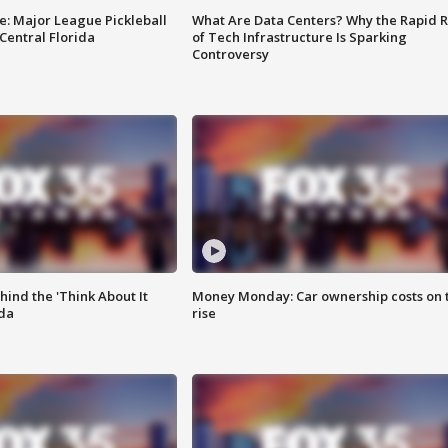
e: Major League Pickleball
What Are Data Centers? Why the Rapid R
 Central Florida
of Tech Infrastructure Is Sparking
Controversy
ind the 'Think About It
Money Monday: Car ownership costs on 
ida
rise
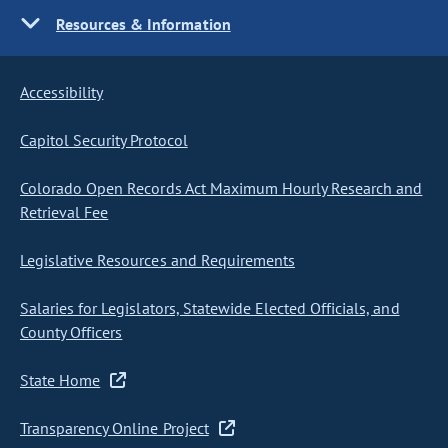
Resources & Information
Accessibility
Capitol Security Protocol
Colorado Open Records Act Maximum Hourly Research and
Retrieval Fee
Legislative Resources and Requirements
Salaries for Legislators, Statewide Elected Officials, and
County Officers
State Home
Transparency Online Project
───
What the task requires:
Each line from the one with "Accessibility" through the last line of the records above must be retyped exactly, and no other line may be given.

The answer:
Accessibility
Capitol Security Protocol
Colorado Open Records Act Maximum Hourly Research and
Retrieval Fee
Legislative Resources and Requirements
Salaries for Legislators, Statewide Elected Officials, and
County Officers
State Home
Transparency Online Project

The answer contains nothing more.